Brigitte Bouzige, vice-présidente de l’Union des syndicats de pharmaciens d’officine (Uspo), syndicat de titulaires.

La quête du volume de ventes rejaillit négativement sur le travail des préparateurs et sur la qualité du conseil aux patients.

Que ces pharmacies fassent ou non partie d’un groupement, elles partagent un impératif : faire du volume. Ce qui implique la mise en place de dispositifs incitatifs pour vendre plus. Donc une pression supplémentaire sur les équipes, et notamment les préparateurs. Dans certaines officines dites « low cost », il existe un tableau de classement des vendeurs en fin de mois. Plus encore : certains travaillent avec des oreillettes, dans lesquelles ils reçoivent des directives à jet continu. Et s’ils ne répondent pas directement, un message s’affiche sur leur écran?! Dans ces conditions, il apparaît difficile de délivrer le conseil adéquat, encore moins de consacrer vingt ou trente minutes à un patient pour lui expliquer comment prendre son traitement anticancéreux, par exemple…

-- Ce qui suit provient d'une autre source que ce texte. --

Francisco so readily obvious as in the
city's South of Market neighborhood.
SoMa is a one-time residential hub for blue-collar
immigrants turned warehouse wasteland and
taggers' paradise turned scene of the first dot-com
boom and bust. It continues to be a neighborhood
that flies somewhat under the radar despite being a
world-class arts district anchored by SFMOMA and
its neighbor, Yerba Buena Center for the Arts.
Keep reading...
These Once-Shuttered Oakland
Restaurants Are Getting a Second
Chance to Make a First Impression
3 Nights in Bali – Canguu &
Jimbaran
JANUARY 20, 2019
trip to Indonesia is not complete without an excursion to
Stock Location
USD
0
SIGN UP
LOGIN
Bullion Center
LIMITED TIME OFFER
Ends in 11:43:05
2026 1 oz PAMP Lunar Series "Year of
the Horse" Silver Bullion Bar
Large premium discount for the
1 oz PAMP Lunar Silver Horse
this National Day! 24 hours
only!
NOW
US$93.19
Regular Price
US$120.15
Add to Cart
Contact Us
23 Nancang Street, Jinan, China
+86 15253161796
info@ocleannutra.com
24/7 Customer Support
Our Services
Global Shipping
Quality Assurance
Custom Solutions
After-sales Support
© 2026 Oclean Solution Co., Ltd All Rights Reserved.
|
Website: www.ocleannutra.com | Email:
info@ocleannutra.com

Les laboratoires sont trop présents

Sous couvert de formation, les laboratoires sont trop présents au sein des officines, en contrepartie de remises. Ce qui pose la question déontologique des modalités des formations qui y sont dispensées. Certes, celles-ci permettent que les produits soient mieux connus des préparateurs, et donc mieux vendus. Mais dans certaines enseignes low cost, les formations sont le fait de laboratoires qui viennent une demi-journée à deux jours par semaine dans l’espace de vente. Cette immixtion au long cours détonne par rapport aux habitudes du secteur.

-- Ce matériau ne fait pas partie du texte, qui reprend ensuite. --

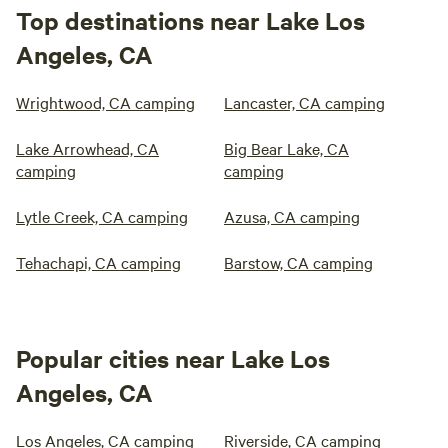
Top destinations near Lake Los
Angeles, CA
Wrightwood, CA camping
Lancaster, CA camping
Lake Arrowhead, CA
Big Bear Lake, CA
camping
camping
Lytle Creek, CA camping
Azusa, CA camping
Tehachapi, CA camping
Barstow, CA camping
Popular cities near Lake Los
Angeles, CA
Los Angeles, CA camping
Riverside, CA camping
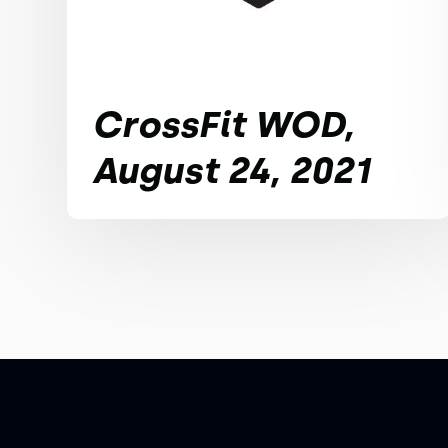
CrossFit WOD,
August 24, 2021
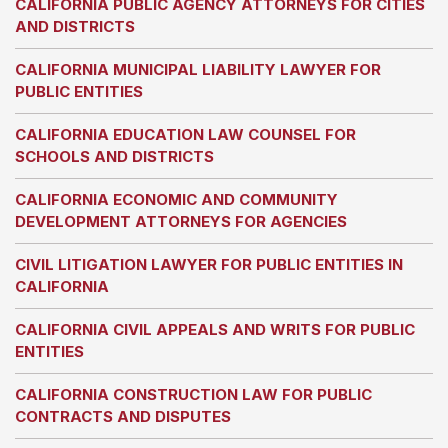
CALIFORNIA PUBLIC AGENCY ATTORNEYS FOR CITIES
AND DISTRICTS
CALIFORNIA MUNICIPAL LIABILITY LAWYER FOR
PUBLIC ENTITIES
CALIFORNIA EDUCATION LAW COUNSEL FOR
SCHOOLS AND DISTRICTS
CALIFORNIA ECONOMIC AND COMMUNITY
DEVELOPMENT ATTORNEYS FOR AGENCIES
CIVIL LITIGATION LAWYER FOR PUBLIC ENTITIES IN
CALIFORNIA
CALIFORNIA CIVIL APPEALS AND WRITS FOR PUBLIC
ENTITIES
CALIFORNIA CONSTRUCTION LAW FOR PUBLIC
CONTRACTS AND DISPUTES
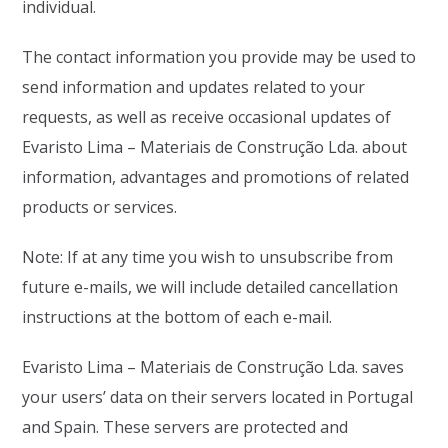
individual.
The contact information you provide may be used to
send information and updates related to your
requests, as well as receive occasional updates of
Evaristo Lima – Materiais de Construção Lda. about
information, advantages and promotions of related
products or services.
Note: If at any time you wish to unsubscribe from
future e-mails, we will include detailed cancellation
instructions at the bottom of each e-mail.
Evaristo Lima – Materiais de Construção Lda. saves
your users’ data on their servers located in Portugal
and Spain. These servers are protected and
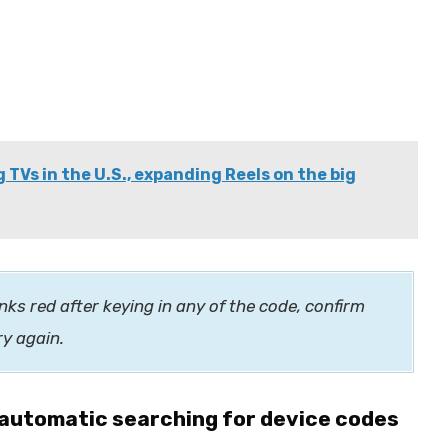
Vs in the U.S., expanding Reels on the big
nks red after keying in any of the code, confirm
ry again.
automatic searching for device codes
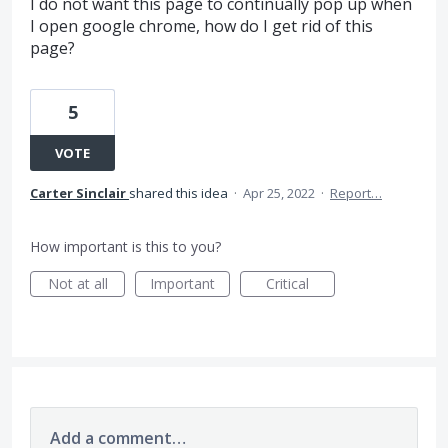
I do not want this page to continually pop up when
I open google chrome, how do I get rid of this
page?
5
VOTE
Carter Sinclair
shared this idea
·
Apr 25, 2022
·
Report…
How important is this to you?
Not at all
Important
Critical
Add a comment…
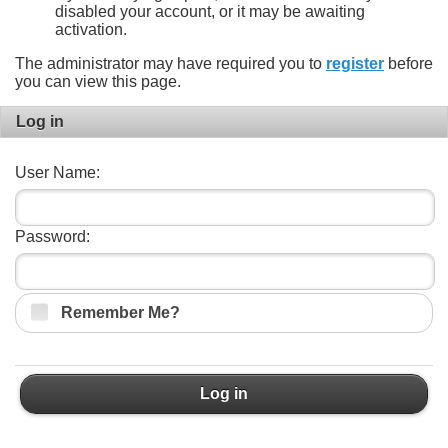
disabled your account, or it may be awaiting
activation.
The administrator may have required you to
register
before
you can view this page.
Log in
User Name:
Password:
Remember Me?
Log in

On constate une banalisation du médicament

Une banalisation de la consommation d’OTC peut aller contre l’intérêt du patient. Acheter trois boîtes de sirop pour la toux ou d’anti-inflammatoire pour le prix de deux n’est peut-être pas de l’incitation à la consommation, mais une réelle incitation à avoir du stock à la maison. C’est davantage cette banalisation de la consommation et du stockage de médicaments non remboursés – avec les risques de prise de produits à la date de péremption dépassée – que l’incitation à l’automédication qui interpelle. Dans tous les cas, je ne pense pas que ces pratiques riment toujours avec intérêt du patient.

Profil type du préparateur en officine « low cost »

Selon les préparateurs et les pharmaciens interrogés, certaines qualités et compétences s’imposent pour survivre dans ces pharmacies où la para prime.

→ Être endurant à cause du rythme, du bruit, des pauses réduites…

→ Être disponible en raison d’horaires à rallonge, d’emplois du temps mouvants et en accordéon.

→ Ne pas craindre la routine et le mono-tâche dans la plupart des cas.

→ Être réactif tout en étant « souple », ou disons malléable…

→ Aimer la concurrence et les challenges commerciaux.

→ Avoir une bonne mémoire pour retenir la multiplicité des gammes et des messages commerciaux.

→ Être polyglotte dans les pharmacies accueillant de nombreux touristes. Pratique de l’anglais, du portugais, du coréen ou du chinois parfois requise.